**Data under study:**
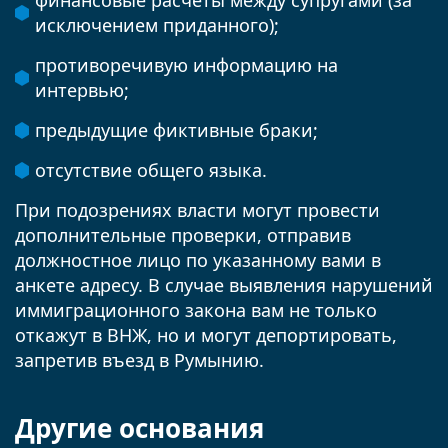
исключением приданного);
противоречивую информацию на
интервью;
предыдущие фиктивные браки;
отсутствие общего языка.
При подозрениях власти могут провести
дополнительные проверки, отправив
должностное лицо по указанному вами в
анкете адресу. В случае выявления нарушений
иммиграционного закона вам не только
откажут в ВНЖ, но и могут депортировать,
запретив въезд в Румынию.
Другие основания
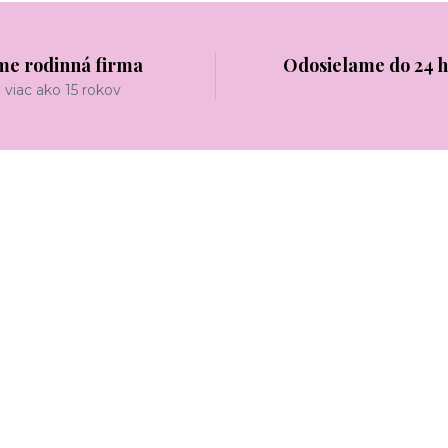
me rodinná firma
Odosielame do 24 
viac ako 15 rokov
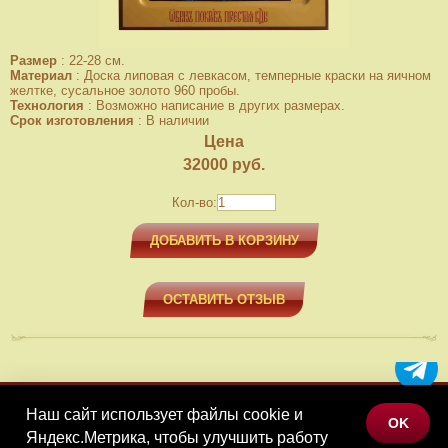
Размер
:
22-28 см.
Материал
:
Доска липовая с левкасом, темперные краски на яичном
желтке, сусальное золото 960 пробы.
Технология
:
Возможно написание в других размерах.
Срок изготовления
:
В наличии
Цена
32000
руб.
Кол-во:
ДОБАВИТЬ В КОРЗИНУ
ОСТАВИТЬ ОТЗЫВ
Наш сайт использует файлы cookie и
МЕНЮ
OK
Яндекс.Метрика, чтобы улучшить работу
КАТАЛОГ ТОВАРОВ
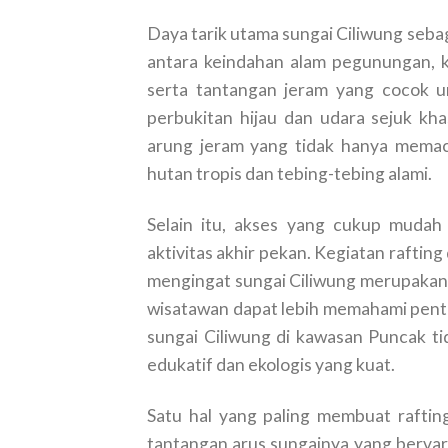
Daya tarik utama sungai Ciliwung seba
antara keindahan alam pegunungan, kon
serta tantangan jeram yang cocok u
perbukitan hijau dan udara sejuk kh
arung jeram yang tidak hanya memac
hutan tropis dan tebing-tebing alami.
Selain itu, akses yang cukup mudah 
aktivitas akhir pekan. Kegiatan rafting
mengingat sungai Ciliwung merupakan s
wisatawan dapat lebih memahami pentin
sungai Ciliwung di kawasan Puncak tid
edukatif dan ekologis yang kuat.
Satu hal yang paling membuat rafting
tantangan arus sungainya yang bervar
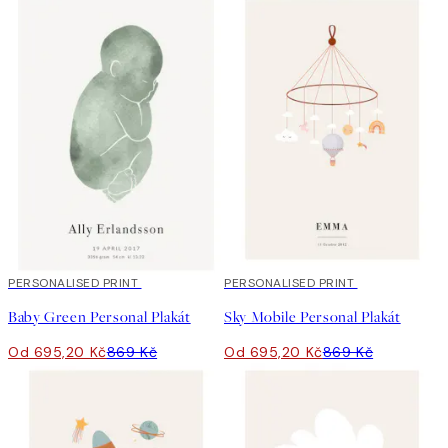
20%*
PERSONALISED PRINT
20%*
PERSONALISED PRINT
Baby Green Personal Plakát
Sky Mobile Personal Plakát
Od 695,20 Kč
869 Kč
Od 695,20 Kč
869 Kč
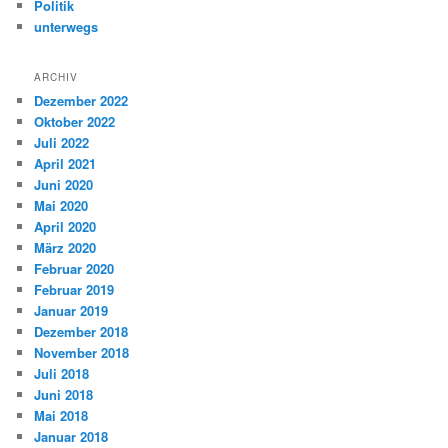
Politik
unterwegs
ARCHIV
Dezember 2022
Oktober 2022
Juli 2022
April 2021
Juni 2020
Mai 2020
April 2020
März 2020
Februar 2020
Februar 2019
Januar 2019
Dezember 2018
November 2018
Juli 2018
Juni 2018
Mai 2018
Januar 2018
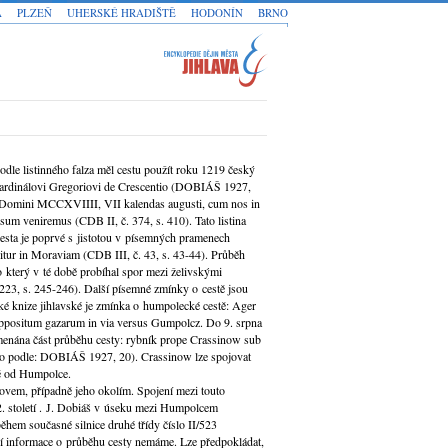
A
PLZEŇ
UHERSKÉ HRADIŠTĚ
HODONÍN
BRNO
dle listinného falza měl cestu použít roku 1219 český
 kardinálovi Gregoriovi de Crescentio (DOBIÁŠ 1927,
s Domini MCCXVIIII, VII kalendas augusti, cum nos in
sum veniremus (CDB II, č. 374, s. 410). Tato listina
esta je poprvé s jistotou v písemných pramenech
tur in Moraviam (CDB III, č. 43, s. 43-44). Průběh
 o který v té době probíhal spor mezi želivskými
23, s. 245-246). Další písemné zmínky o cestě jsou
ské knize jihlavské je zmínka o humpolecké cestě: Ager
n oppositum gazarum in via versus Gumpolcz. Do 9. srpna
namenána část průběhu cesty: rybník prope Crassinow sub
váno podle: DOBIÁŠ 1927, 20). Crassinow lze spojovat
ně od Humpolce.
vem, případně jeho okolím. Spojení mezi touto
12. století . J. Dobiáš v úseku mezi Humpolcem
ěhem současné silnice druhé třídy číslo II/523
 informace o průběhu cesty nemáme. Lze předpokládat,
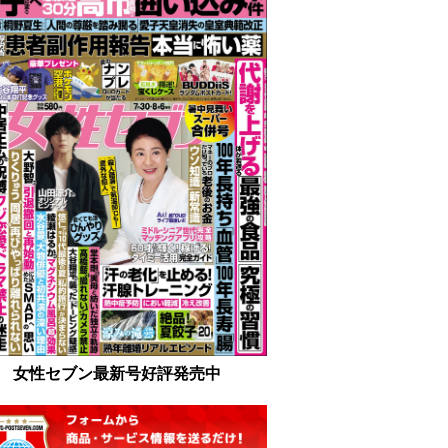
女性セブン最新号好評発売中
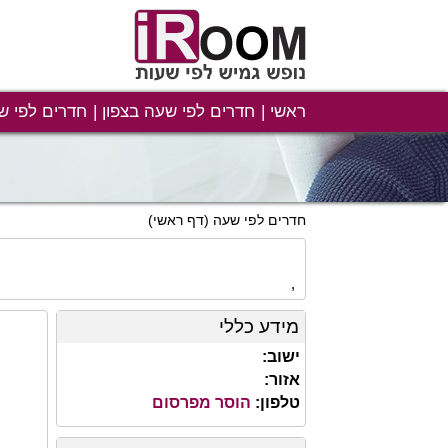
ראשי
חדרים לפי שעה בצפון
חדרים לפי ש
חדרים לפי שעה
(דף ראשי)
,
מידע כללי
ישוב:
אזור:
טלפון:
הוסר מפרסום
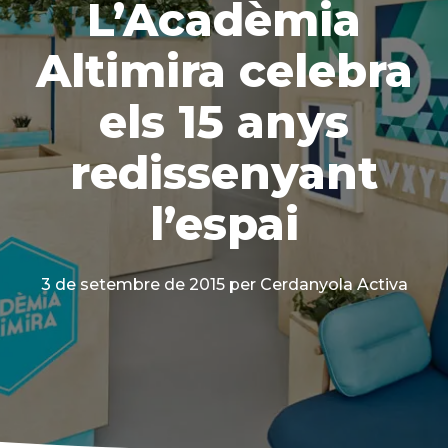
L’Acadèmia
Altimira celebra
els 15 anys
redissenyant
l’espai
3 de setembre de 2015
per Cerdanyola Activa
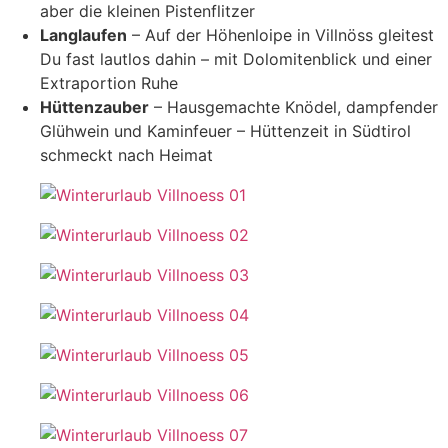
aber die kleinen Pistenflitzer
Langlaufen
– Auf der Höhenloipe in Villnöss gleitest
Du fast lautlos dahin – mit Dolomitenblick und einer
Extraportion Ruhe
Hüttenzauber
– Hausgemachte Knödel, dampfender
Glühwein und Kaminfeuer – Hüttenzeit in Südtirol
schmeckt nach Heimat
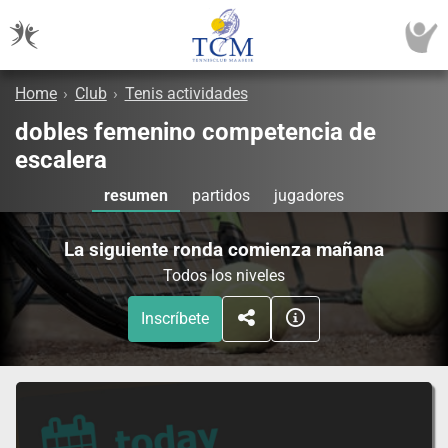
Home
›
Club
›
Tenis actividades
dobles femenino competencia de
escalera
resumen
partidos
jugadores
La siguiente ronda comienza mañana
Todos los niveles
Inscríbete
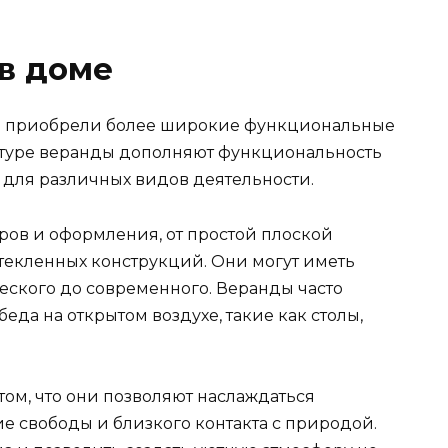
 в доме
ы приобрели более широкие функциональные
ктуре веранды дополняют функциональность
 для различных видов деятельности.
ров и оформления, от простой плоской
текленных конструкций. Они могут иметь
еского до современного. Веранды часто
еда на открытом воздухе, такие как столы,
ом, что они позволяют наслаждаться
 свободы и близкого контакта с природой.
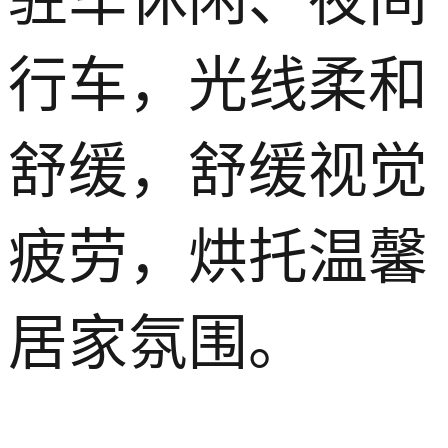
驻车休闲、夜间
行车，光线柔和
舒缓，舒缓视觉
疲劳，烘托温馨
居家氛围。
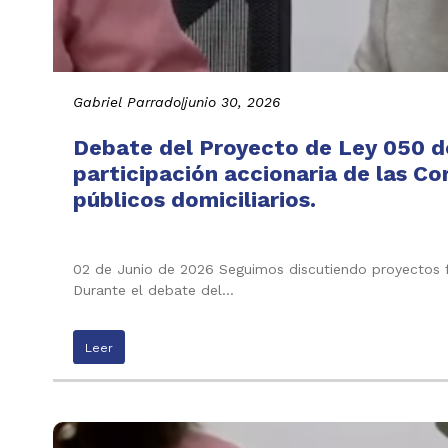
Gabriel Parrado
|
junio 30, 2026
Debate del Proyecto de Ley 050 de
participación accionaria de las C
públicos domiciliarios.
02 de Junio de 2026 Seguimos discutiendo proyectos f
Durante el debate del…
Leer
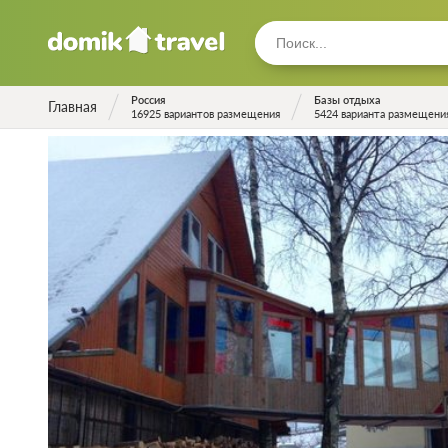
Россия
Базы отдыха
Главная
16925 вариантов размещения
5424 варианта размещени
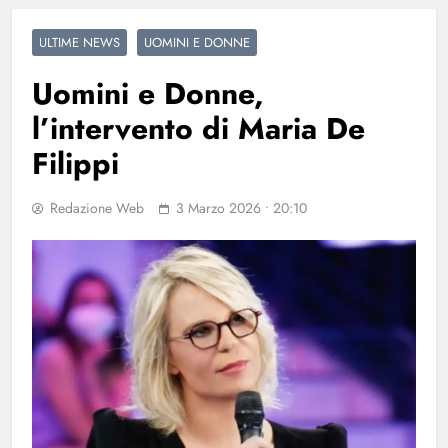
ULTIME NEWS
UOMINI E DONNE
Uomini e Donne,
l’intervento di Maria De
Filippi
Redazione Web
3 Marzo 2026 • 20:10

**Work required:** Beginning with the line that holds "Hausgemachte Knödel, dampfender", extract every line to the end of the material, exactly as it stands, and drop the pictures.

**Your response:**
– Hausgemachte Knödel, dampfender
Glühwein und Kaminfeuer – Hüttenzeit in Südtirol
schmeckt nach Heimat
Home
›
Club
›
Tenis actividades
dobles femenino competencia de
escalera
resumen
partidos
jugadores
La siguiente ronda comienza mañana
Todos los niveles
Inscríbete
 в доме
ы приобрели более широкие функциональные
ктуре веранды дополняют функциональность
 для различных видов деятельности.
ров и оформления, от простой плоской
текленных конструкций. Они могут иметь
еского до современного. Веранды часто
еда на открытом воздухе, такие как столы,
ом, что они позволяют наслаждаться
 свободы и близкого контакта с природой.
驻车休闲、夜间
行车，光线柔和
舒缓，舒缓视觉
疲劳，烘托温馨
居家氛围。
Gabriel Parrado
|
junio 30, 2026
Debate del Proyecto de Ley 050 de
participación accionaria de las C
públicos domiciliarios.
02 de Junio de 2026 Seguimos discutiendo proyectos f
Durante el debate del…
Leer
Россия
Базы отдыха
Главная
16925 вариантов размещения
5424 варианта размещени
ULTIME NEWS
UOMINI E DONNE
Uomini e Donne,
l’intervento di Maria De
Filippi
Redazione Web
3 Marzo 2026 • 20:10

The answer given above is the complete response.